▶ [PROBLEM DESCRIPTION]
Beginning with the line that contains "List every element", copy each subsequent line of the data below through the last one, including both ends but not the pictures.

= Beginning of Section =

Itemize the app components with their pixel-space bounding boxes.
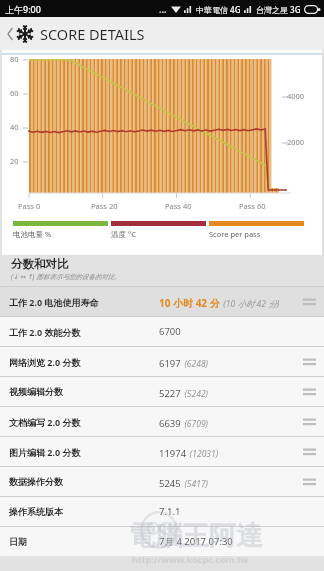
- button[interactable]: 文档编写 2.0 分数: [0, 407, 324, 436]
- staticText: http://www.kocpc.com.tw: [132, 553, 249, 565]
- staticText: 操作系统版本: [9, 506, 159, 517]
- staticText: 6197 (6248): [159, 352, 301, 371]
- staticText: ...: [159, 3, 167, 15]
- staticText: 7月 4 2017 07:30: [159, 535, 301, 548]
- staticText: 温度 °C: [111, 229, 136, 239]
- staticText: 工作 2.0 效能分数: [9, 326, 159, 338]
- button[interactable]: 工作 2.0 效能分数: [0, 317, 324, 346]
- staticText: 数据操作分数: [9, 476, 159, 487]
- button[interactable]: Compare: [301, 352, 317, 372]
- button[interactable]: 工作 2.0 电池使用寿命: [0, 287, 324, 316]
- staticText: 5227 (5242): [159, 382, 301, 401]
- button[interactable]: Compare: [301, 442, 317, 462]
- staticText: (↓ ↔ ↑) 图标表示与您的设备的对比。: [11, 272, 121, 281]
- button[interactable]: Compare: [301, 382, 317, 402]
- button[interactable]: 视频编辑分数: [0, 377, 324, 406]
- button[interactable]: Compare: [301, 472, 317, 492]
- staticText: 中華電信 4G: [196, 4, 241, 15]
- staticText: 11974 (12031): [159, 442, 301, 461]
- staticText: 分数和对比: [11, 257, 69, 271]
- button[interactable]: 网络浏览 2.0 分数: [0, 347, 324, 376]
- staticText: SCORE DETAILS: [40, 24, 145, 44]
- staticText: 图片编辑 2.0 分数: [9, 446, 159, 458]
- staticText: 台灣之星 3G: [256, 4, 301, 15]
- staticText: 60: [10, 88, 19, 98]
- staticText: 6639 (6709): [159, 412, 301, 431]
- staticText: Score per pass: [209, 229, 261, 239]
- staticText: Pass 40: [165, 201, 192, 211]
- staticText: Pass 20: [91, 201, 118, 211]
- staticText: 日期: [9, 536, 159, 547]
- staticText: 2000: [287, 137, 305, 147]
- staticText: 上午9:00: [5, 3, 41, 15]
- staticText: 10 小时 42 分 (10 小时 42 分): [159, 292, 301, 311]
- button[interactable]: 操作系统版本: [0, 497, 324, 526]
- other: App icon: [16, 25, 34, 43]
- staticText: 7.1.1: [159, 505, 301, 518]
- button[interactable]: Compare: [301, 412, 317, 432]
- staticText: 電腦王阿達: [128, 519, 263, 553]
- button[interactable]: Compare: [301, 292, 317, 312]
- staticText: 20: [10, 156, 19, 166]
- staticText: 4000: [287, 91, 305, 101]
- staticText: Pass 0: [18, 201, 41, 211]
- staticText: 文档编写 2.0 分数: [9, 416, 159, 428]
- staticText: 40: [10, 122, 19, 132]
- button[interactable]: 日期: [0, 527, 324, 556]
- button[interactable]: 图片编辑 2.0 分数: [0, 437, 324, 466]
- staticText: 网络浏览 2.0 分数: [9, 356, 159, 368]
- button[interactable]: Back: [3, 20, 16, 48]
- staticText: Pass 60: [239, 201, 266, 211]
- staticText: 电池电量 %: [13, 229, 52, 239]
- staticText: 6700: [159, 325, 301, 338]
- staticText: 80: [10, 54, 19, 64]
- button[interactable]: 数据操作分数: [0, 467, 324, 496]
- staticText: 视频编辑分数: [9, 386, 159, 397]
- staticText: 5245 (5417): [159, 472, 301, 491]
- staticText: 工作 2.0 电池使用寿命: [9, 296, 159, 308]
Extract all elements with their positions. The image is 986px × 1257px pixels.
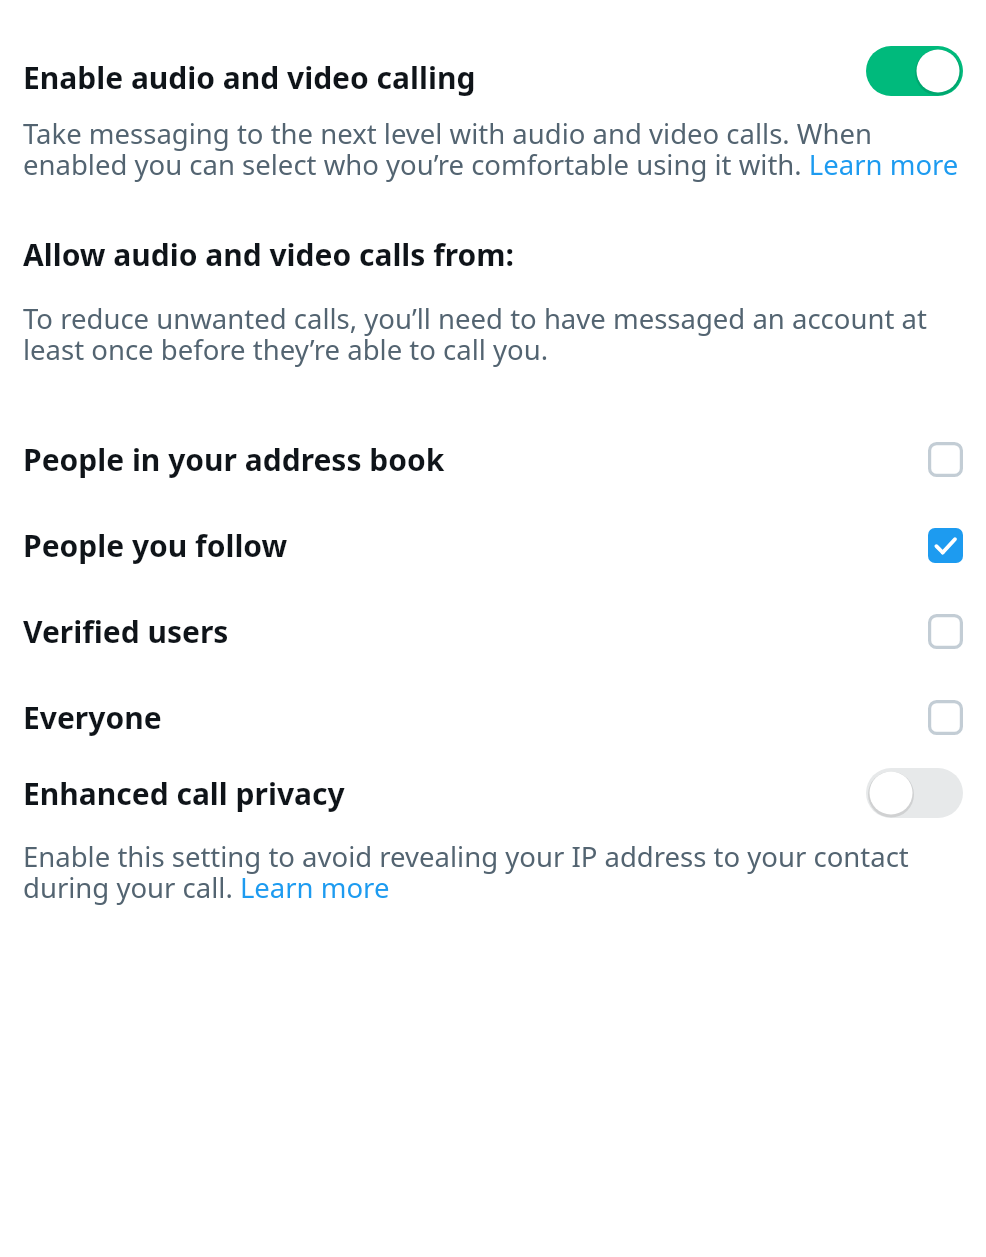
staticText: Enhanced call privacy <box>23 773 866 814</box>
button[interactable]: People in your address book <box>928 442 963 477</box>
staticText: Allow audio and video calls from: <box>23 234 515 275</box>
staticText: People in your address book <box>23 439 928 480</box>
button[interactable]: People you follow <box>23 502 963 588</box>
button[interactable]: Enhanced call privacy <box>23 768 963 818</box>
staticText: Verified users <box>23 611 928 652</box>
staticText: Enable audio and video calling <box>23 57 866 98</box>
button[interactable]: Verified users <box>23 588 963 674</box>
button[interactable]: People in your address book <box>23 416 963 502</box>
button[interactable]: Enable audio and video calling <box>866 46 963 96</box>
button[interactable]: People you follow <box>928 528 963 563</box>
button[interactable]: Everyone <box>928 700 963 735</box>
staticText: To reduce unwanted calls, you’ll need to… <box>23 300 963 368</box>
button[interactable]: Enhanced call privacy <box>866 768 963 818</box>
button[interactable]: Enable audio and video calling <box>23 46 963 96</box>
button[interactable]: Verified users <box>928 614 963 649</box>
staticText: Everyone <box>23 697 928 738</box>
button[interactable]: Everyone <box>23 674 963 760</box>
staticText: Take messaging to the next level with au… <box>23 115 963 183</box>
staticText: Enable this setting to avoid revealing y… <box>23 838 963 906</box>
staticText: People you follow <box>23 525 928 566</box>
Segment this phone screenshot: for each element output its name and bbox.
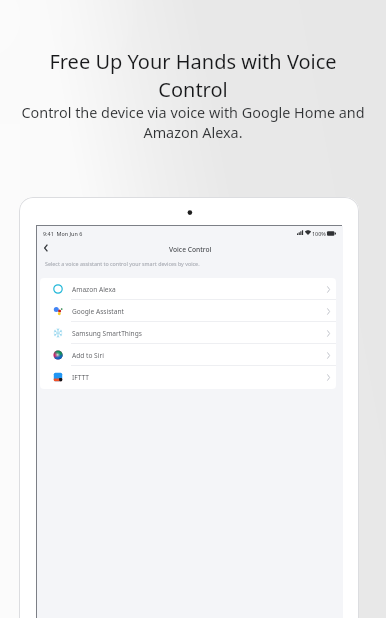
staticText: Free Up Your Hands with Voice Control [0, 48, 386, 102]
button[interactable]: Back [39, 241, 52, 254]
staticText: IFTTT [72, 373, 89, 382]
staticText: Google Assistant [72, 307, 124, 316]
staticText: 100% [312, 230, 326, 237]
staticText: Add to Siri [72, 351, 104, 360]
button[interactable]: Add to Siri [40, 344, 336, 366]
staticText: Voice Control [169, 245, 212, 254]
staticText: Amazon Alexa [72, 285, 116, 294]
staticText: Samsung SmartThings [72, 329, 142, 338]
staticText: Select a voice assistant to control your… [45, 260, 200, 267]
button[interactable]: Amazon Alexa [40, 278, 336, 300]
button[interactable]: Google Assistant [40, 300, 336, 322]
staticText: 9:41 Mon Jun 6 [43, 230, 83, 237]
staticText: Control the device via voice with Google… [0, 103, 386, 142]
button[interactable]: IFTTT [40, 366, 336, 388]
button[interactable]: Samsung SmartThings [40, 322, 336, 344]
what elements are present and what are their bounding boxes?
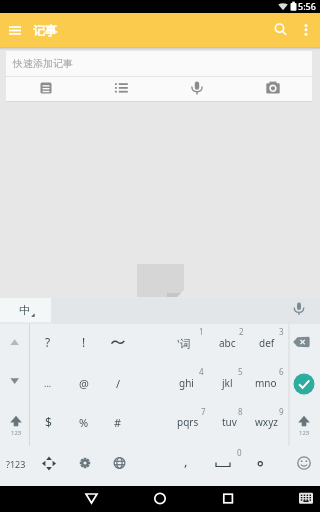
button[interactable] (206, 363, 248, 403)
button[interactable] (4, 17, 28, 43)
button[interactable] (268, 17, 294, 43)
staticText: ... (44, 377, 52, 389)
button[interactable] (66, 403, 102, 444)
button[interactable] (236, 76, 308, 101)
button[interactable] (248, 323, 289, 363)
button[interactable] (0, 444, 29, 485)
staticText: 2 (239, 326, 244, 337)
button[interactable] (289, 444, 320, 485)
button[interactable] (289, 363, 320, 403)
button[interactable] (66, 323, 102, 363)
staticText: % (79, 415, 89, 430)
staticText: ? (45, 334, 51, 350)
button[interactable] (30, 403, 66, 444)
button[interactable] (248, 363, 289, 403)
button[interactable] (206, 323, 248, 363)
button[interactable] (0, 298, 51, 323)
staticText: , (184, 452, 188, 470)
staticText: 3 (279, 326, 284, 337)
button[interactable] (248, 403, 289, 444)
staticText: ?123 (6, 458, 26, 470)
button[interactable] (206, 486, 250, 512)
button[interactable] (164, 363, 206, 403)
staticText: 9 (279, 406, 284, 417)
button[interactable] (206, 444, 248, 485)
staticText: 0 (237, 447, 242, 458)
button[interactable] (10, 76, 82, 101)
button[interactable] (102, 323, 138, 363)
staticText: 快速添加记事 (13, 57, 73, 70)
button[interactable] (70, 486, 114, 512)
staticText: 4 (199, 366, 204, 377)
staticText: 6 (279, 366, 284, 377)
button[interactable] (0, 363, 29, 403)
button[interactable] (66, 444, 102, 485)
button[interactable] (102, 403, 138, 444)
button[interactable] (0, 323, 29, 363)
button[interactable] (206, 403, 248, 444)
button[interactable] (30, 444, 66, 485)
button[interactable] (138, 486, 182, 512)
button[interactable] (248, 444, 289, 485)
button[interactable] (102, 363, 138, 403)
button[interactable] (289, 323, 320, 363)
button[interactable] (164, 444, 206, 485)
button[interactable] (160, 76, 232, 101)
staticText: # (114, 415, 122, 430)
staticText: 123 (299, 429, 310, 437)
staticText: 记事 (33, 23, 57, 38)
staticText: jkl (222, 376, 233, 390)
button[interactable] (30, 323, 66, 363)
staticText: 1 (199, 326, 204, 337)
staticText: ghi (179, 376, 194, 390)
staticText: ! (82, 334, 86, 350)
staticText: 5:56 (298, 0, 316, 12)
button[interactable] (289, 403, 320, 444)
button[interactable] (102, 444, 138, 485)
staticText: 中 (19, 303, 30, 317)
staticText: / (116, 376, 121, 391)
staticText: pqrs (177, 415, 199, 429)
staticText: @ (79, 376, 89, 391)
staticText: tuv (222, 415, 237, 429)
button[interactable] (164, 323, 206, 363)
staticText: 123 (11, 429, 22, 437)
button[interactable] (66, 363, 102, 403)
button[interactable] (296, 17, 320, 43)
staticText: wxyz (255, 415, 278, 429)
staticText: 7 (201, 406, 206, 417)
button[interactable] (164, 403, 206, 444)
staticText: '词 (177, 336, 191, 351)
staticText: 8 (238, 406, 243, 417)
button[interactable] (85, 76, 157, 101)
staticText: def (259, 336, 275, 350)
staticText: abc (219, 336, 236, 350)
staticText: 5 (238, 366, 243, 377)
staticText: mno (255, 376, 277, 390)
button[interactable] (30, 363, 66, 403)
staticText: $ (45, 414, 52, 430)
button[interactable] (292, 486, 320, 512)
button[interactable] (0, 403, 29, 444)
button[interactable]: 快速添加记事 (6, 51, 312, 76)
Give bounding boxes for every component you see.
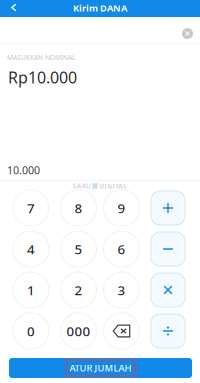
- button[interactable]: Divide: [151, 314, 185, 348]
- button[interactable]: 3: [104, 272, 140, 308]
- staticText: Kirim DANA: [73, 2, 127, 14]
- button[interactable]: Delete: [104, 313, 140, 349]
- button[interactable]: Multiply: [151, 273, 185, 307]
- staticText: 5: [74, 240, 82, 258]
- staticText: 2: [74, 281, 82, 299]
- button[interactable]: 2: [60, 272, 96, 308]
- staticText: 7: [27, 199, 35, 217]
- staticText: 3: [118, 281, 126, 299]
- button[interactable]: Back: [5, 0, 23, 16]
- button[interactable]: Clear: [178, 24, 196, 42]
- staticText: 6: [118, 240, 126, 258]
- staticText: DIGITAL: [99, 182, 127, 190]
- button[interactable]: 1: [13, 272, 49, 308]
- staticText: 000: [66, 322, 90, 340]
- staticText: SAKU: [73, 182, 91, 190]
- button[interactable]: ATUR JUMLAH: [9, 358, 192, 378]
- staticText: 8: [74, 199, 82, 217]
- staticText: MASUKKAN NOMINAL: [7, 53, 75, 62]
- staticText: 1: [27, 281, 35, 299]
- staticText: 0: [27, 322, 35, 340]
- staticText: ATUR JUMLAH: [70, 362, 132, 374]
- staticText: 9: [118, 199, 126, 217]
- staticText: 4: [27, 240, 35, 258]
- button[interactable]: Subtract: [151, 232, 185, 266]
- button[interactable]: Add: [151, 191, 185, 225]
- button[interactable]: 6: [104, 231, 140, 267]
- staticText: 10.000: [7, 163, 40, 177]
- staticText: Rp10.000: [8, 67, 77, 88]
- button[interactable]: 7: [13, 190, 49, 226]
- button[interactable]: 5: [60, 231, 96, 267]
- button[interactable]: 000: [60, 313, 96, 349]
- button[interactable]: 9: [104, 190, 140, 226]
- button[interactable]: 8: [60, 190, 96, 226]
- button[interactable]: 4: [13, 231, 49, 267]
- button[interactable]: 0: [13, 313, 49, 349]
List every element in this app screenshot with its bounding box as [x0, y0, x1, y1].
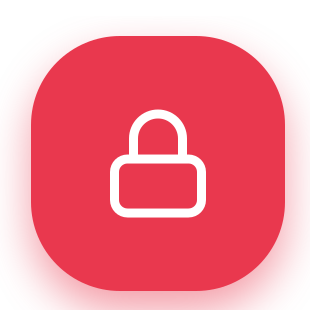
button[interactable]: Lock	[31, 36, 285, 291]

= End of Section =

▶ [EXERCISE ANSWER]
List every element in this app screenshot with its bounding box as [x0, y0, x1, y1].
button[interactable]: Lock	[31, 36, 285, 291]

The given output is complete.